__Assignment__:
What this exercise needs is every entry restated as written, with no pictures.

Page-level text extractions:
== == ==

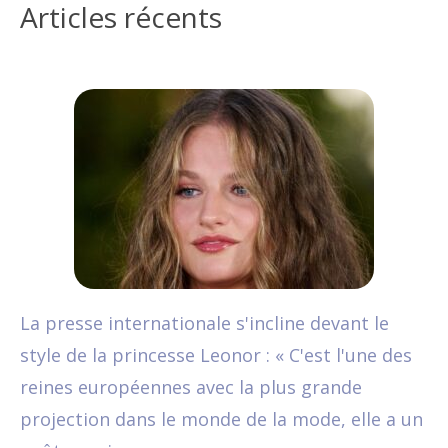
Articles récents
La presse internationale s'incline devant le
style de la princesse Leonor : « C'est l'une des
reines européennes avec la plus grande
projection dans le monde de la mode, elle a un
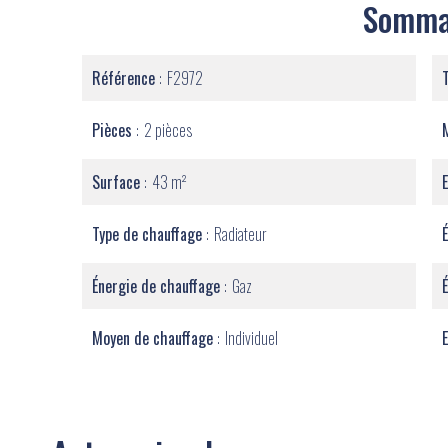
Somma
Référence
F2972
Pièces
2 pièces
Surface
43 m²
Type de chauffage
Radiateur
Énergie de chauffage
Gaz
Moyen de chauffage
Individuel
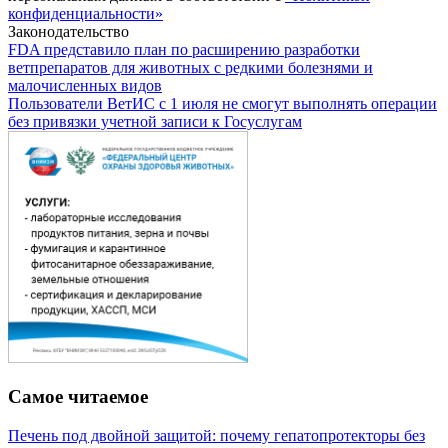
конфиденциальности»
Законодательство
FDA представило план по расширению разработки
ветпрепаратов для животных с редкими болезнями и
малочисленных видов
Пользователи ВетИС с 1 июля не смогут выполнять операции
без привязки учетной записи к Госуслугам
Самое читаемое
Печень под двойной защитой: почему гепатопротекторы без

== == ==

__Written reply__:
Articles récents
La presse internationale s'incline devant le
style de la princesse Leonor : « C'est l'une des
reines européennes avec la plus grande
projection dans le monde de la mode, elle a un
Somma
Référence
F2972
Pièces
2 pièces
Surface
43 m²
Type de chauffage
Radiateur
Énergie de chauffage
Gaz
Moyen de chauffage
Individuel
конфиденциальности»
Законодательство
FDA представило план по расширению разработки
ветпрепаратов для животных с редкими болезнями и
малочисленных видов
Пользователи ВетИС с 1 июля не смогут выполнять операции
без привязки учетной записи к Госуслугам
Самое читаемое
Печень под двойной защитой: почему гепатопротекторы без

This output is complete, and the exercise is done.